ようやく冬も終わって暖かくなってきた4月。

うちの学校にも新入生が入ってきて、研究室も多少なり賑やかになってきた。

新学期の授業も始まって、僕は新入生とともに今期の単位を伺ってるわけだけど、ある授業のイントロダクションの自己紹介で面白いことを言ってる子が居た。

 

「まわりからなぜなぜお化けとよく言われて...」

 

僕らが学んでることは「知識 is 何」みたいな傍からどころか僕らからしても「なにやってんだろ?」と言わんばかりのまだまだ始まったばかりの学問。

これもひとつ「なぜ」ではあるが、僕はともかくあとで話を聞くと、その子も学部時代にデザインを学んでいたようだ。

デザイナーと言うのは常に「相手」が存在していて、必ず相手の「為に」創作しないといけない。(ここ最近「デザインは責任が伴う」と色んな所で言ってる)

となれば、相手が何を望んでいるか、「なぜ」それが欲しいのかをキャッチボールする必要がある。尤も大企業におけるデザインプロセスではやりづらく、時間も掛かるため難しいところではあるけども...。

目の前にある問題に対して「なぜ」を詰めていくことでアイディアが生まれて、結果便利なものが出来るかもしれない、というのは米ABCが特集したIDEOの"DEEP DIVE"を見てもらえればちょっとは解るかも。

 

一方でこの「なぜ」はいきなり見つかるものではない。

普段から目にしたもの、手に触れたもの、聞こえた音、匂い、味に対して「なぜ」のアンテナを張りまくることが何より大事である。

「好奇心は猫をも殺す」というのはどうやらイギリスのことわざ(Curiosity killed the cat.)のようだけど、なんか向こうでは「猫は多生」扱いらしい。

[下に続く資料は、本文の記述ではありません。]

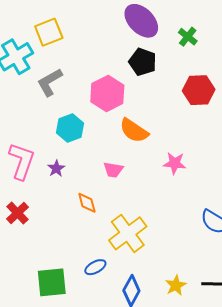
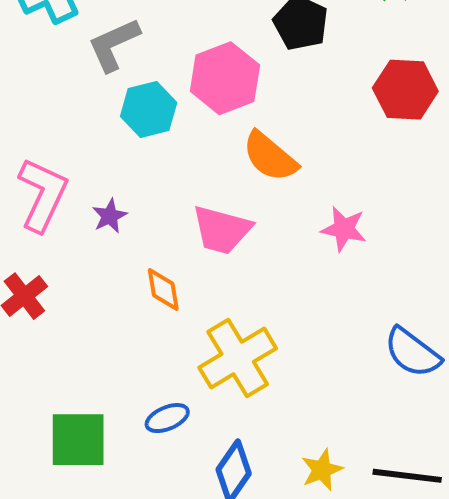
cyan hexagon: (70, 128) -> (149, 109), moved
pink trapezoid: (113, 170) -> (222, 230), size x1.5

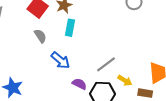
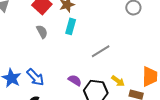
blue arrow: (60, 60) -> (35, 77), moved
gray line: (106, 64) -> (101, 51), moved

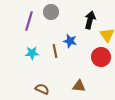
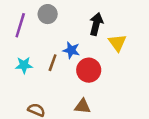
brown line: (55, 51) -> (53, 63), turned 32
red circle: (101, 57) -> (89, 70), moved

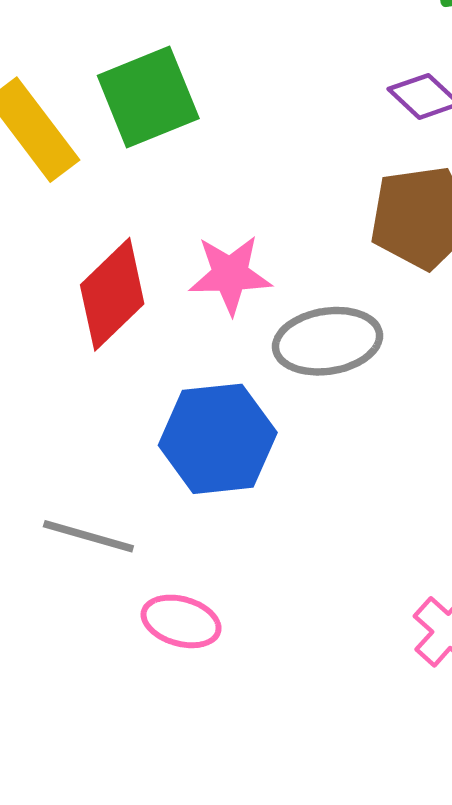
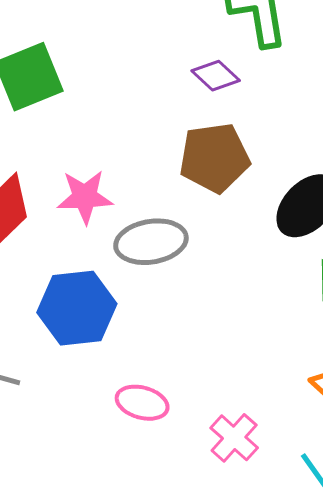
pink ellipse: (181, 621) -> (142, 403), moved

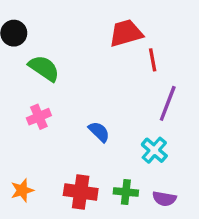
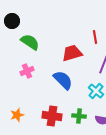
red trapezoid: (126, 33) -> (72, 53), moved
blue semicircle: (99, 132) -> (63, 80), size x1.5

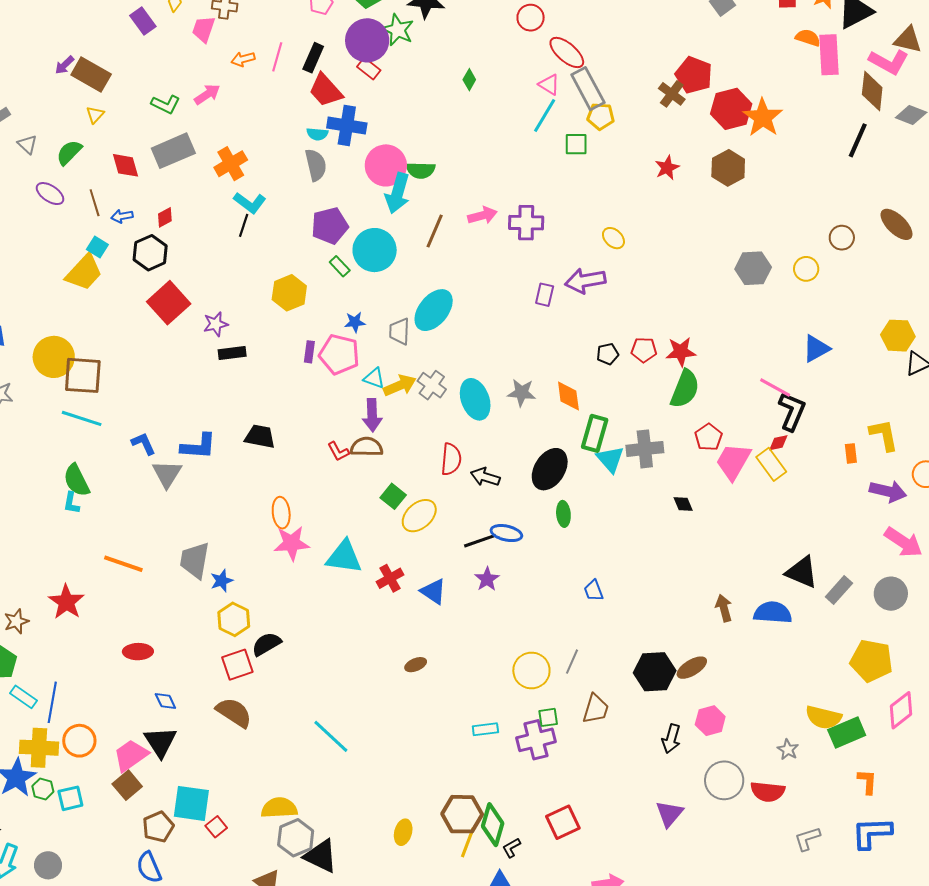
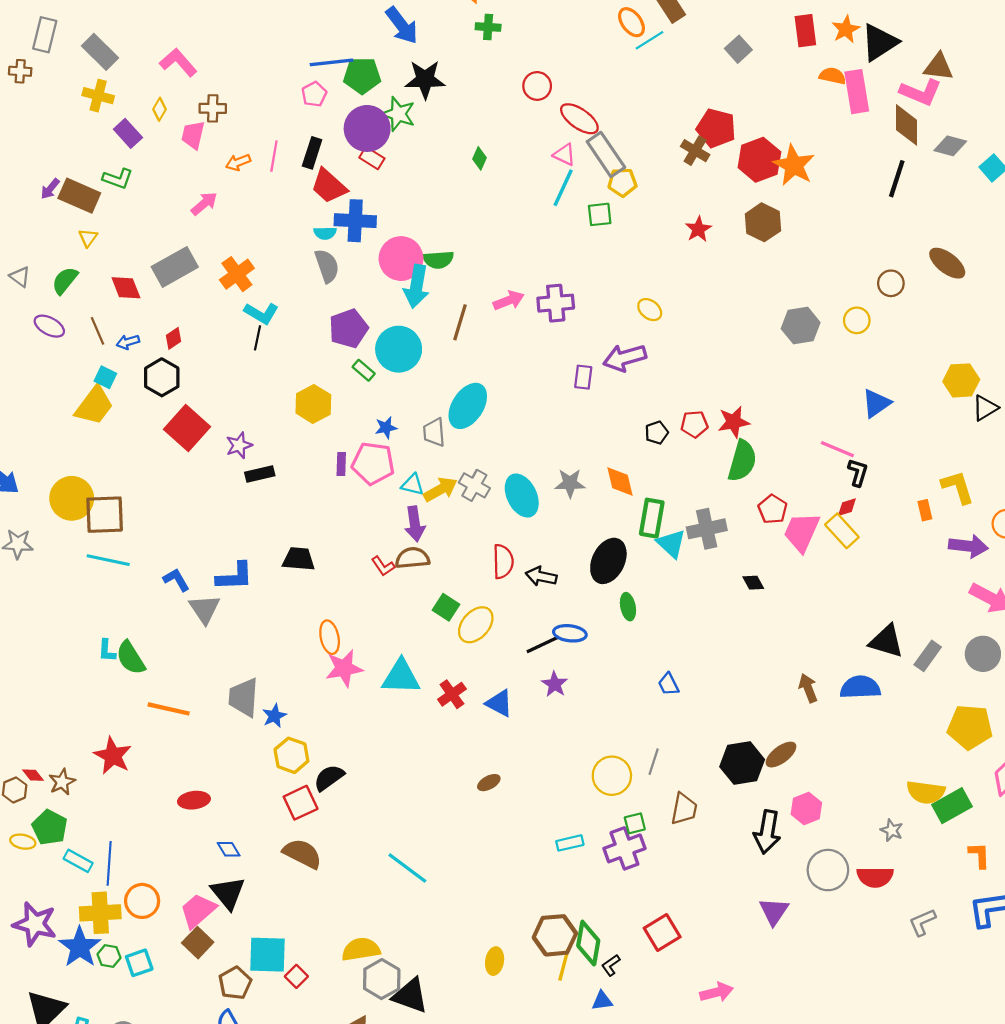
green L-shape: (166, 104) -> (118, 179), moved
black L-shape: (792, 411) -> (858, 472), size x0.7
green semicircle: (77, 480) -> (131, 658), moved
black arrow: (671, 739) -> (767, 832), size x1.4

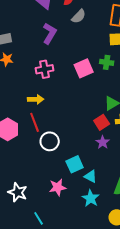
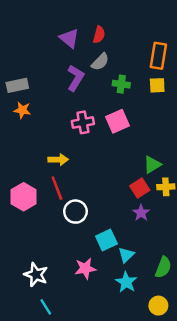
gray semicircle: (79, 16) -> (100, 62), moved
green cross: (107, 62) -> (121, 84), moved
pink cross: (45, 69) -> (83, 122), moved
cyan triangle: (91, 176) -> (126, 255), turned 48
cyan line: (39, 218) -> (46, 307), moved

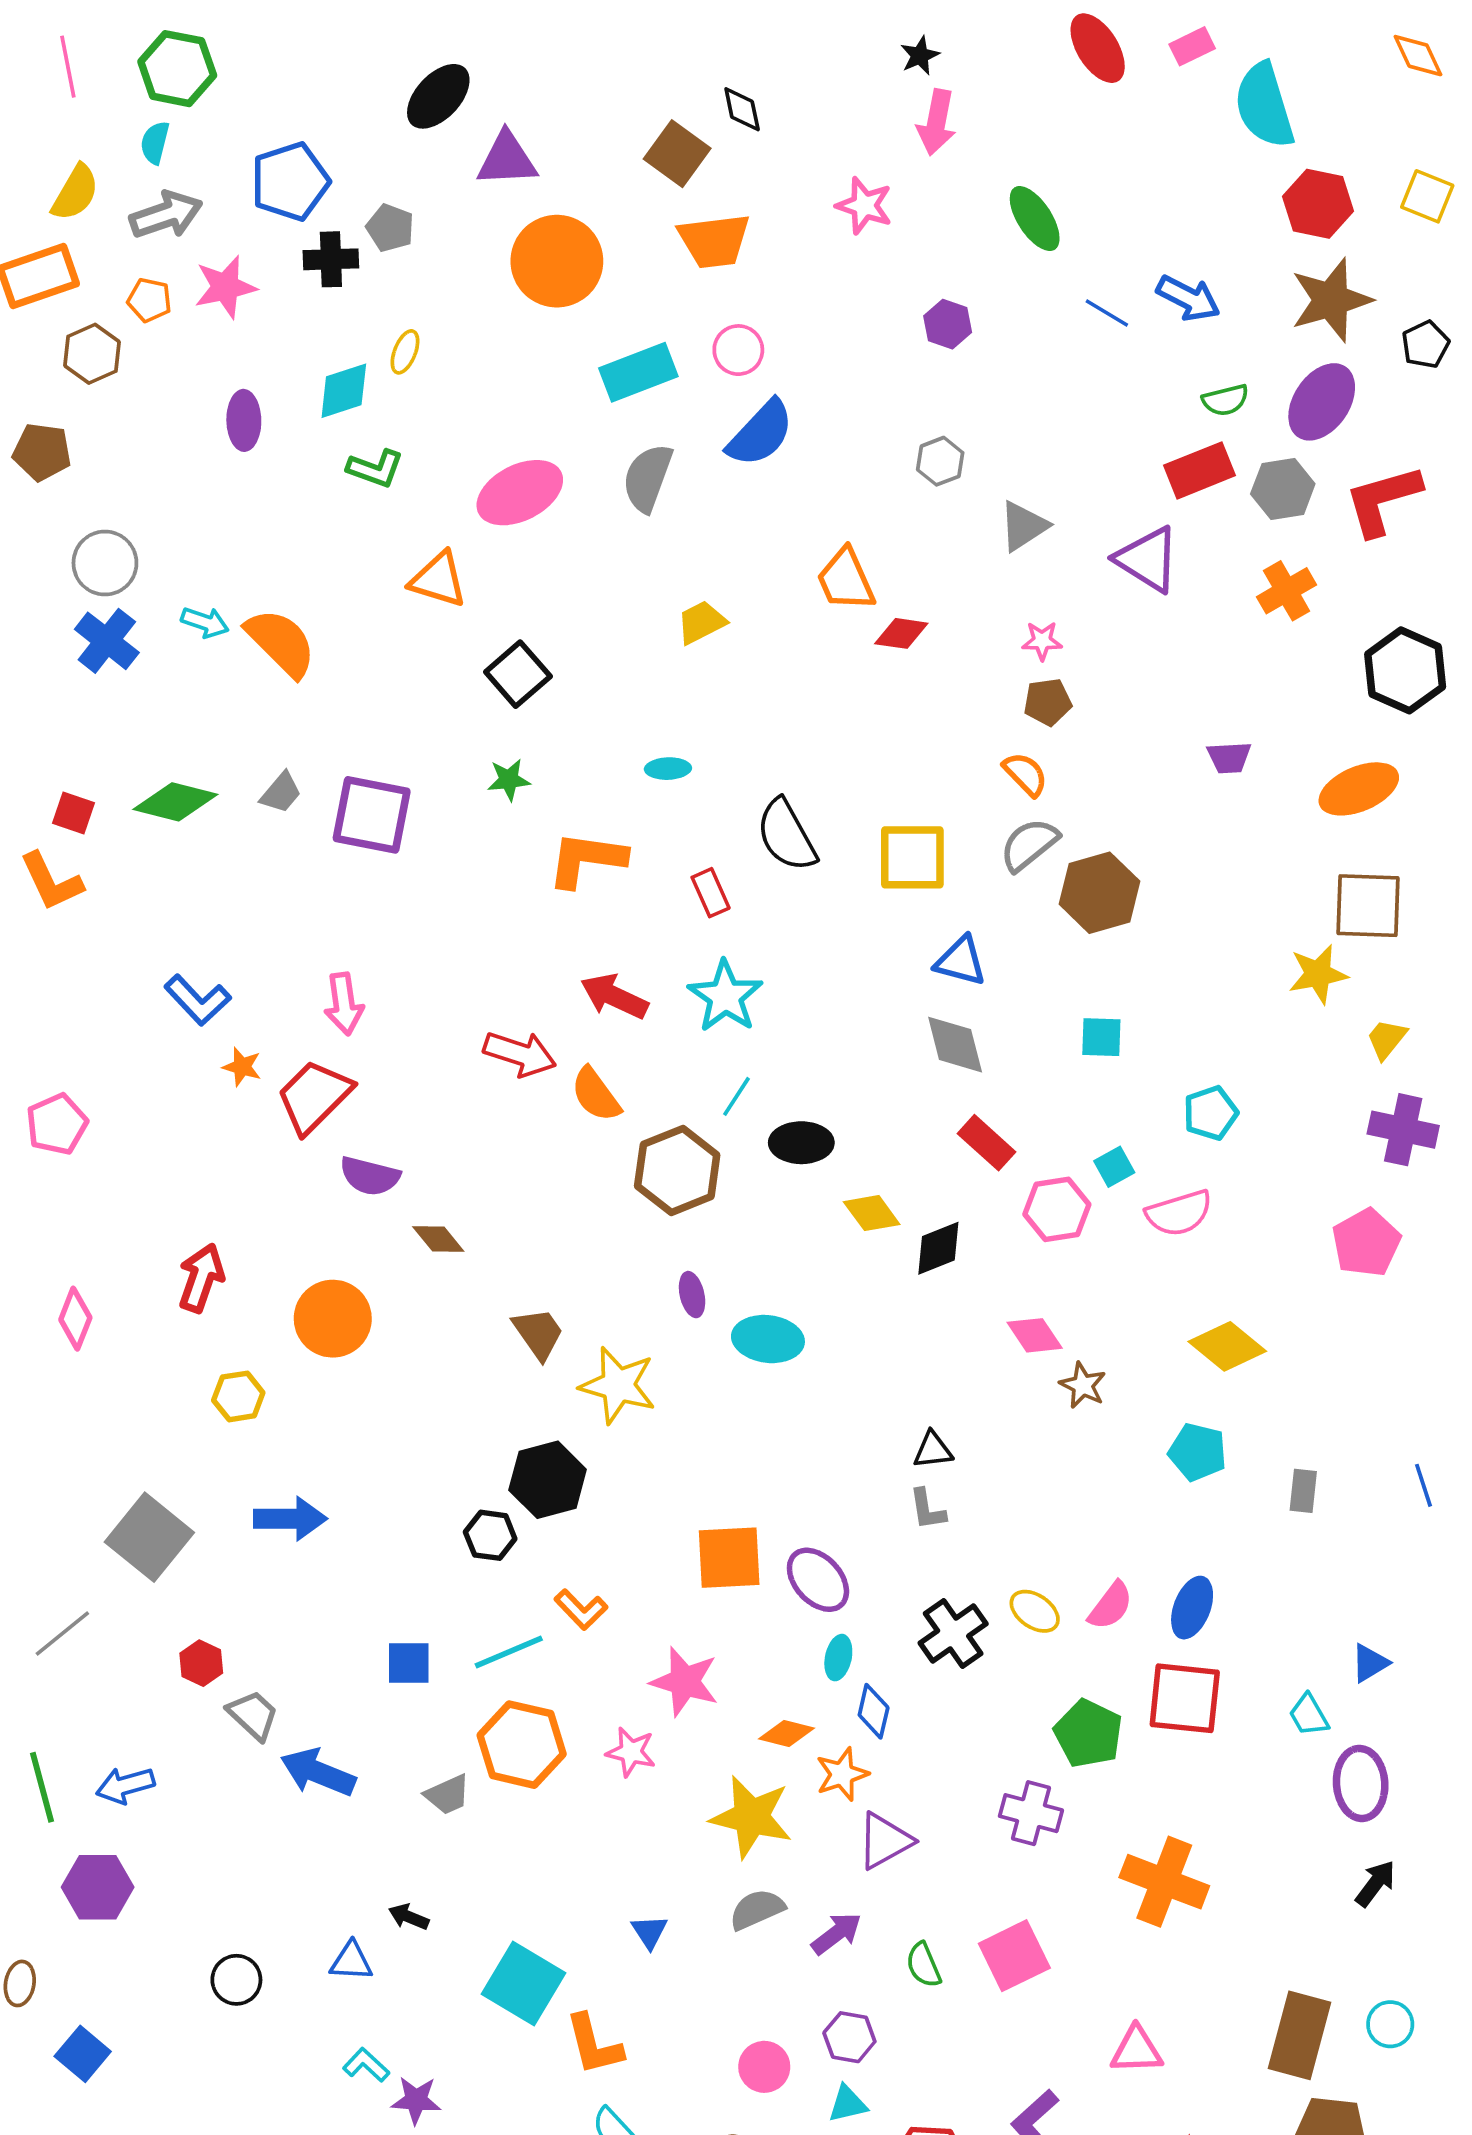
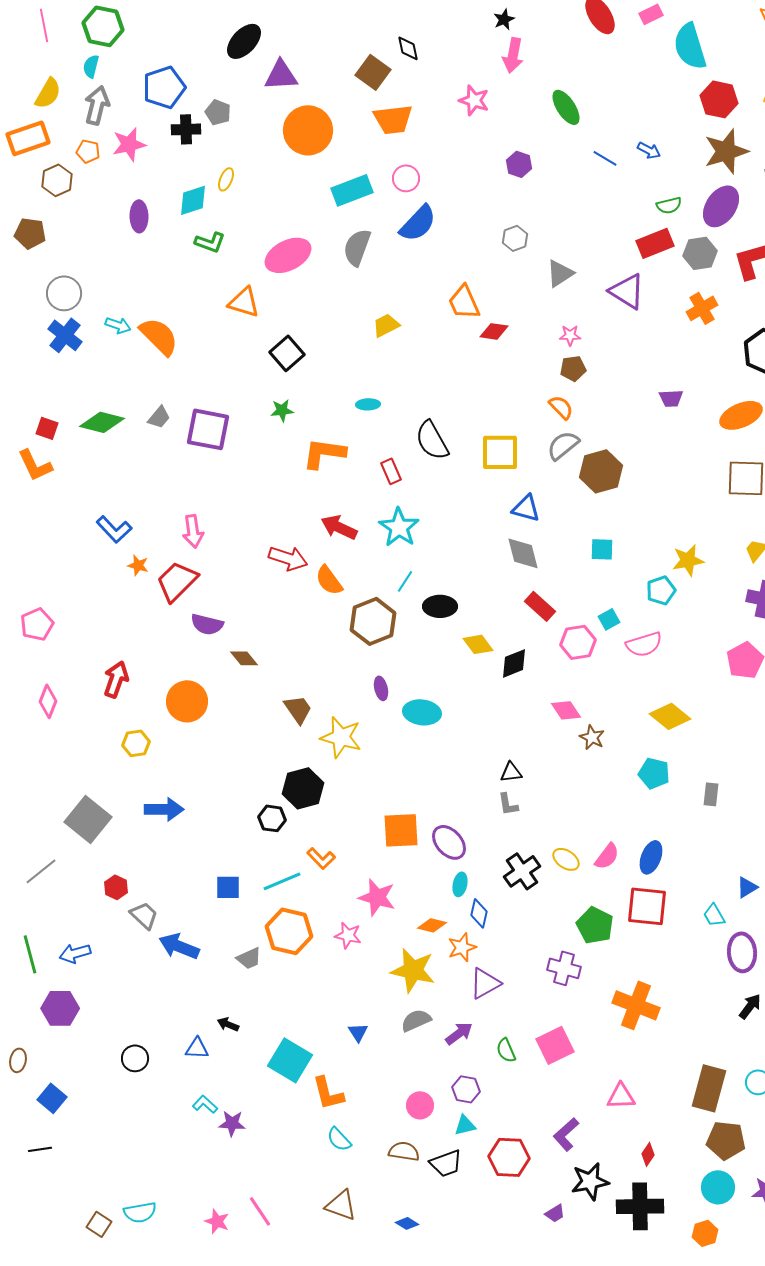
gray arrow: (166, 215) -> (97, 105), turned -57
blue arrow: (1188, 298) -> (649, 150), size x0.7
yellow star: (1318, 974) -> (688, 560), moved
pink pentagon: (57, 1124) -> (37, 624), moved

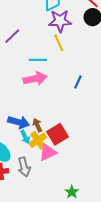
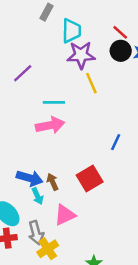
yellow line: (59, 43) -> (91, 83), moved
blue line: (78, 82) -> (116, 142), moved
red square: (58, 134) -> (90, 179), moved
yellow cross: (38, 140) -> (48, 249), moved

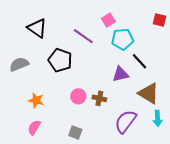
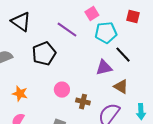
red square: (160, 20) -> (133, 17), moved
black pentagon: (60, 60) -> (44, 54), turned 30
brown triangle: (149, 93) -> (121, 87), moved, size x0.7
brown cross: (99, 98) -> (83, 102), moved

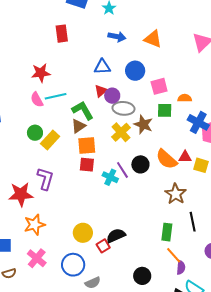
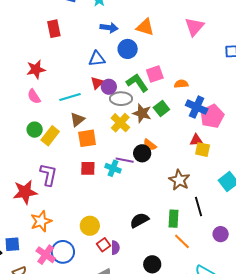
blue circle: (135, 71) -> (128, 49), moved
cyan line: (56, 96) -> (70, 97), moved
green L-shape: (83, 110) -> (137, 83), moved
green square: (165, 110) -> (161, 109), moved, turned -35
red triangle: (185, 157) -> (196, 140), moved
orange semicircle: (167, 159) -> (150, 145), moved, size x0.6
red square: (87, 165) -> (88, 168), moved
purple line: (122, 170) -> (125, 160), turned -42
black semicircle: (116, 236) -> (139, 220), moved
red square: (103, 246) -> (104, 245), moved
blue circle: (73, 265) -> (63, 252), moved
purple semicircle: (181, 267) -> (115, 248), moved

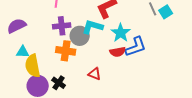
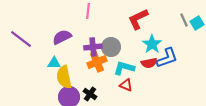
purple semicircle: (17, 26) -> (62, 37), moved
purple cross: (62, 26) -> (93, 47), moved
cyan L-shape: (93, 27) -> (124, 68), moved
orange cross: (66, 51) -> (97, 62), turned -30

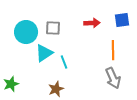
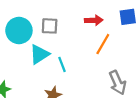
orange line: (113, 50) -> (103, 44), moved, turned 30

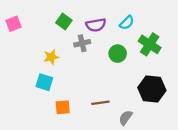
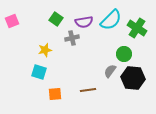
cyan semicircle: (127, 23) -> (111, 20), size x1.6
green cross: (150, 44) -> (137, 28), moved
green circle: (118, 54) -> (124, 54), moved
gray semicircle: (126, 118) -> (110, 71), moved

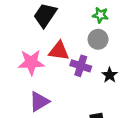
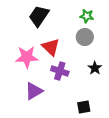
red triangle: (59, 51) -> (51, 47), turned 36
purple cross: (81, 66) -> (60, 71), moved

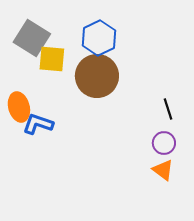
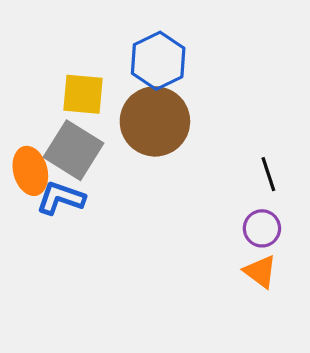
gray square: (32, 38) -> (73, 150), moved

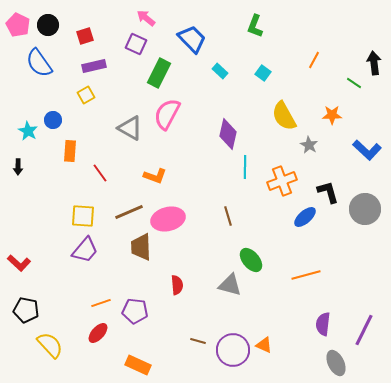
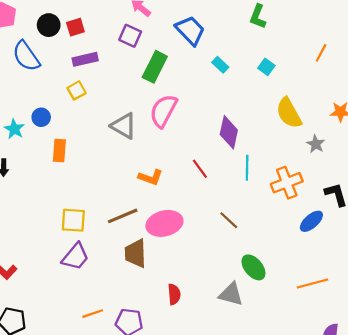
black circle: (48, 25) -> (49, 25), moved
red line: (100, 173) -> (200, 169), moved
brown line: (228, 216) -> (229, 220), turned -30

冬木にバーサーカーで召喚されたヘラクレスなにかか?

その「命をたくさん持った(=簡単に死なない)猫でも自身の好奇心で死んじゃう」っていう、ある種「面倒なことには首を突っ込むなよ」的戒めだけども、むしろそう言うスタンスで猫の墓を立てまくるくらい「なぜ」「なぜ」で世間に食って掛かってそれを形にしていけば、アイディアの引き出しも増えるし頭も柔らかくなる。

 

考えることをやめたら人・・・ホモサピエンスの語源的な意味からして、生物界的に人じゃなくなる、とまでは言わないけど、自分の生きてる環境や興味をもった事柄、あるいは困ってる誰かに対して、「なぜ」を持って考えていけば楽しい人生が送れるんじゃないかなぁ。